Oltre ai circuiti cerebrali Menzel ha studiato delle api anche i comportamenti, scoprendo che hanno una loro personalità. “Ci siamo accorti che diventano bottinatrici solo quelle con maggiore intelligenza e flessibilità di comportamento. Queste riescono a raggiungere le ricompense distinguendo tra figure geometriche simmetriche e asimmetriche, riconoscendo disegni di facce o memorizzando semplici regole, come seguire odori e sequenze di colori, persino quando variano fra mattino e pomeriggio”. Forse la capacità più straordinaria delle bottinatrici è, non a caso, quella di orientarsi. “Il cervello delle api è il più complesso tra quelli degli insetti: i loro corpi fungiformi, l’equivalente della corteccia cerebrale, sono molto estesi. Attraverso esperimenti abbiamo mostrato che le bottinatrici creano nei corpi fungiformi una mappa mentale di un’area di molti km intorno al favo, un po’ come noi facciamo nella nostra città partendo da casa. Questa mappa ha come punto di riferimento la posizione del sole, che l’ape aggiorna di continuo nel suo cervello, finché è sveglia: api anestetizzate per sei ore, cercando di andare verso gli ultimi fiori su cui erano state, sbagliavano direzione di 90°, perché la loro bussola si era sfasata”. E’ grazie a questa mappa mentale che le api possono comunicare alle altre la posizione dei fiori o dei potenziali nuovi nidi con la famosa danza: camminando fra le altre in linea retta e facendo vibrare addome e ali, informano le compagne su posizione, distanza e bontà dell’oggetto segnalato.

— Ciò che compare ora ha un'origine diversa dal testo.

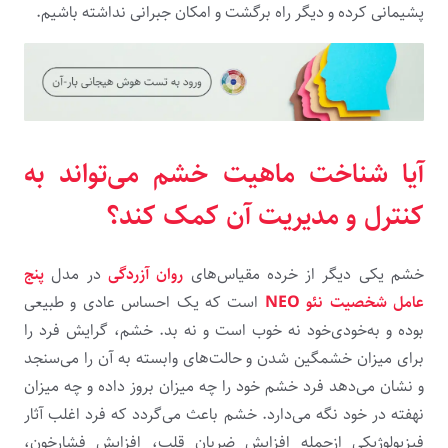
پشیمانی کرده و دیگر راه برگشت و امکان جبرانی نداشته باشیم.
آیا شناخت ماهیت خشم می‌تواند به
کنترل و مدیریت آن کمک کند؟
خشم یکی‌ دیگر از خرده مقیاس‌های
روان‌ آزردگی
در مدل
پنج
عامل شخصیت نئو NEO
است که یک احساس عادی و طبیعی
بوده و به‌خودی‌خود نه خوب است و نه بد. خشم، گرایش فرد را
برای میزان خشمگین شدن و حالت‌های وابسته به آن را می‌سنجد
و نشان می‌دهد فرد خشم خود را چه‌ میزان بروز داده و چه‌ میزان
نهفته در خود نگه‌ می‌دارد. خشم باعث می‌گردد که فرد اغلب آثار
فیزیولوژیکی ازجمله افزایش ضربان قلب، افزایش فشارخون،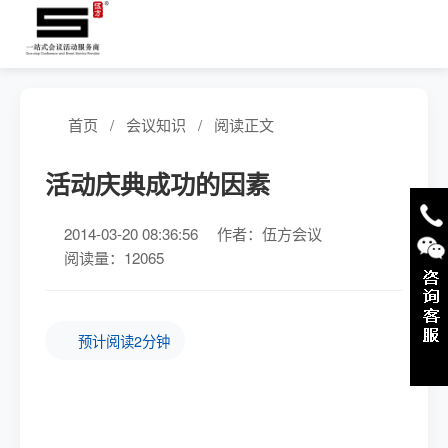
首页
/
会议知识
/
阅读正文
活动庆典成功的因素
2014-03-20 08:36:56
作者：伍方会议
阅读量：12065
预计阅读2分钟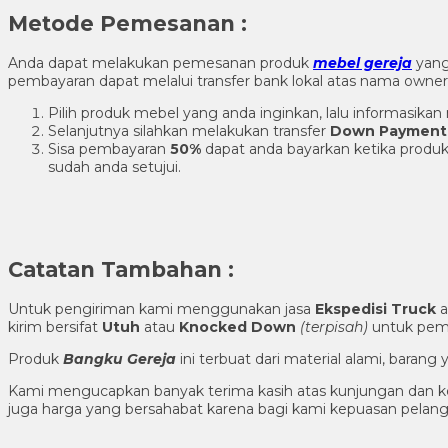
Metode Pemesanan :
Anda dapat melakukan pemesanan produk
mebel gereja
yang
pembayaran dapat melalui transfer bank lokal atas nama own
Pilih produk mebel yang anda inginkan, lalu informasik
Selanjutnya silahkan melakukan transfer
Down Payment
Sisa pembayaran
50%
dapat anda bayarkan ketika produk
sudah anda setujui.
Catatan Tambahan :
Untuk pengiriman kami menggunakan jasa
Ekspedisi Truck
a
kirim bersifat
Utuh
atau
Knocked Down
(ter
pisah
)
untuk pema
Produk
Bangku Gereja
ini terbuat dari material alami, bara
Kami mengucapkan banyak terima kasih atas kunjungan dan ke
juga harga yang bersahabat karena bagi kami kepuasan pela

La danza ha permesso a Menzel di capire anche come funzioni l’intelligenza collettiva delle api, che fa muovere la colonia come un “superorganismo”. “Le operaie sanno di quale cibo ci sia bisogno in ogni momento: polline o nettare zuccherino oppure acquoso. Quando arrivano le bottinatrici le operaie assaggiano quello che queste offrono e scaricano più velocemente quelle con il cibo “giusto”. Se una bottinatrice viene ignorata, allora va da una delle api con il carico giusto, lo assaggia e segue la sua danza, per andare anche lei alla sorgente del cibo che serve”.

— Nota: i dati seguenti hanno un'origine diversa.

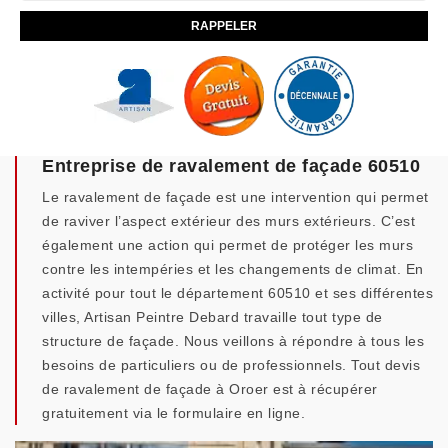
Entreprise de ravalement de façade 60510
Le ravalement de façade est une intervention qui permet
de raviver l’aspect extérieur des murs extérieurs. C’est
également une action qui permet de protéger les murs
contre les intempéries et les changements de climat. En
activité pour tout le département 60510 et ses différentes
villes, Artisan Peintre Debard travaille tout type de
structure de façade. Nous veillons à répondre à tous les
besoins de particuliers ou de professionnels. Tout devis
de ravalement de façade à Oroer est à récupérer
gratuitement via le formulaire en ligne.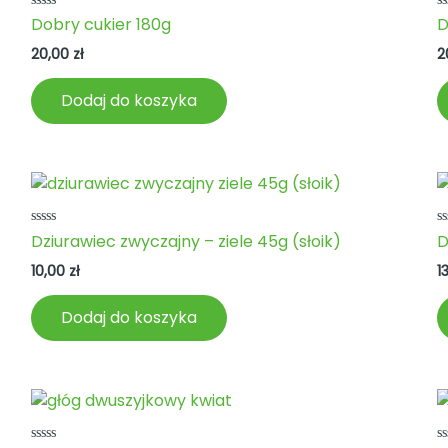
Oceniono
O
Dobry cukier 180g
D
0
0
na
n
20,00
zł
2
5
5
Dodaj do koszyka
Oceniono
O
Dziurawiec zwyczajny – ziele 45g (słoik)
D
0
0
na
n
10,00
zł
1
5
5
Dodaj do koszyka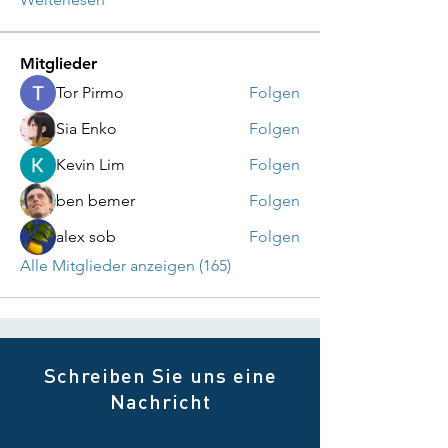
Mitglieder
Tor Pirmo
Folgen
Sia Enko
Folgen
Kevin Lim
Folgen
ben bemer
Folgen
alex sob
Folgen
Alle Mitglieder anzeigen (165)
Schreiben Sie uns eine
Nachricht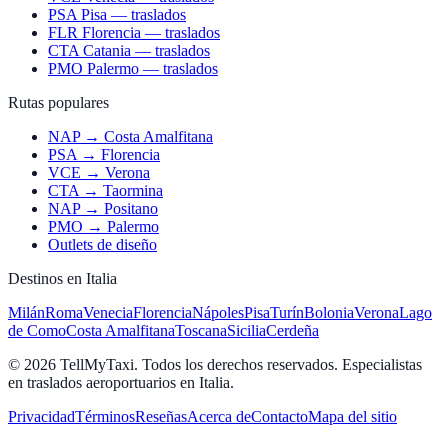
PSA Pisa — traslados
FLR Florencia — traslados
CTA Catania — traslados
PMO Palermo — traslados
Rutas populares
NAP → Costa Amalfitana
PSA → Florencia
VCE → Verona
CTA → Taormina
NAP → Positano
PMO → Palermo
Outlets de diseño
Destinos en Italia
Milán
Roma
Venecia
Florencia
Nápoles
Pisa
Turín
Bolonia
Verona
Lago
de Como
Costa Amalfitana
Toscana
Sicilia
Cerdeña
© 2026 TellMyTaxi.
Todos los derechos reservados. Especialistas
en traslados aeroportuarios en Italia.
Privacidad
Términos
Reseñas
Acerca de
Contacto
Mapa del sitio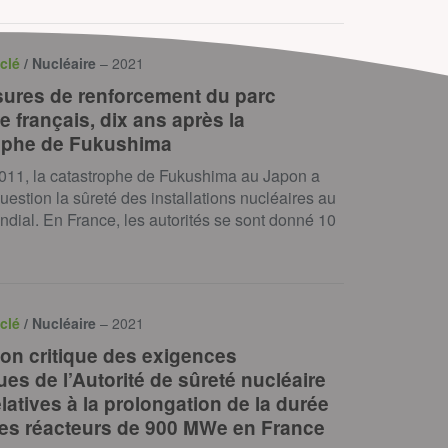
clé
/ Nucléaire
– 2021
ures de renforcement du parc
e français, dix ans après la
ophe de Fukushima
011, la catastrophe de Fukushima au Japon a
uestion la sûreté des installations nucléaires au
dial. En France, les autorités se sont donné 10
clé
/ Nucléaire
– 2021
ion critique des exigences
es de l’Autorité de sûreté nucléaire
latives à la prolongation de la durée
des réacteurs de 900 MWe en France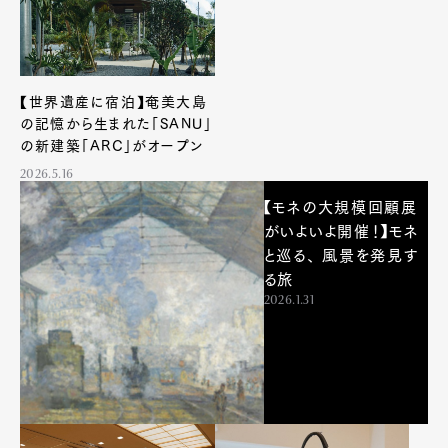
【世界遺産に宿泊】奄美大島
の記憶から生まれた「SANU」
の新建築「ARC」がオープン
2026.5.16
【モネの大規模回顧展
がいよいよ開催！】モネ
と巡る、 風景を発見す
る旅
2026.1.31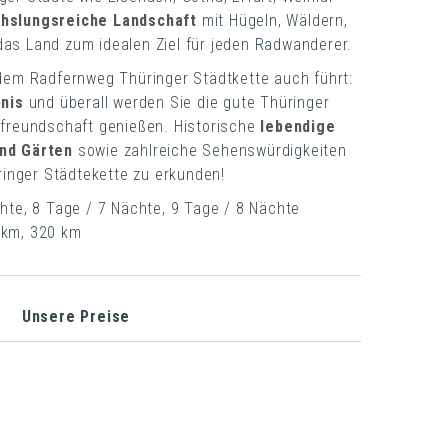
hslungsreiche Landschaft
mit Hügeln, Wäldern,
as Land zum idealen Ziel für jeden Radwanderer.
 dem Radfernweg Thüringer Städtkette auch führt:
bnis
und überall werden Sie die gute Thüringer
tfreundschaft genießen. Historische
lebendige
und Gärten
sowie zahlreiche Sehenswürdigkeiten
üringer Städtekette zu erkunden!
hte, 8 Tage / 7 Nächte, 9 Tage / 8 Nächte
 km, 320 km
Unsere Preise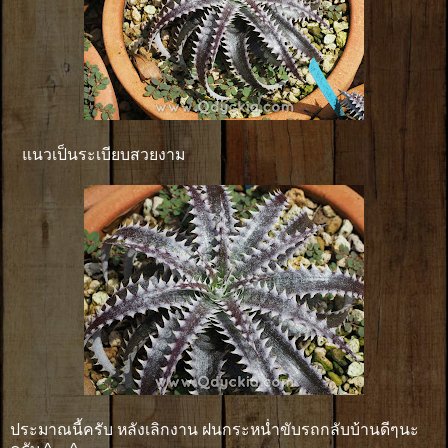
แนวเป็นระเบียบสวยงาม
ประมาณนี้ครับ หลังเลิกงาน ฝนกระหน่ำขับรถกลับบ้านดีๆนะ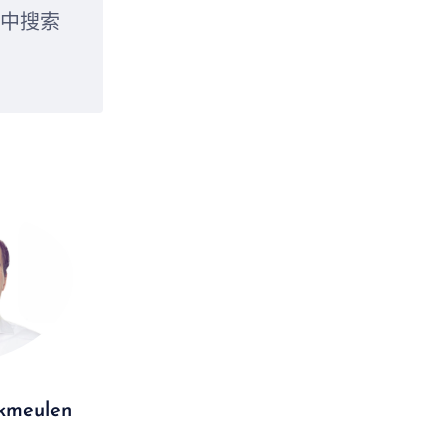
界中搜索
ekmeulen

La scelta di un nuovo posto dove stabilirsi è un esempio di intelligenza collettiva e democrazia diretta: se le operaie percepiscono sovraffollamento producono altre regine e fuchi. Quando la nuova regina fecondata arriva nell’alveare, la vecchia se ne va seguita dai fedelissimi. “Le bottinatrici esplorano il terreno e segnalano, danzando, i luoghi possibili. Altre api vanno a verificare e, se il posto piace, tornano e si associano al ballo. Solo quando tutte le api danzano all’unisono, lo sciame parte verso il nuovo nido”.
Insomma le api sono i cervelloni del mondo degli insetti, ed è amaro constatare come sia proprio questo a metterle in difficoltà oggi. “Nel 2002 un produttore di insetticidi neonicotinoidi mi chiese di verificarne l’effetto sulle api: mostrai che anche dosi minime interferivano con la loro memoria, facendogli perdere la strada di casa e portando alla rovina l’intera colonia. Eppure i neonicotinoidi sono diventati i più usati al mondo e milioni di colonie di api sono state distrutte”.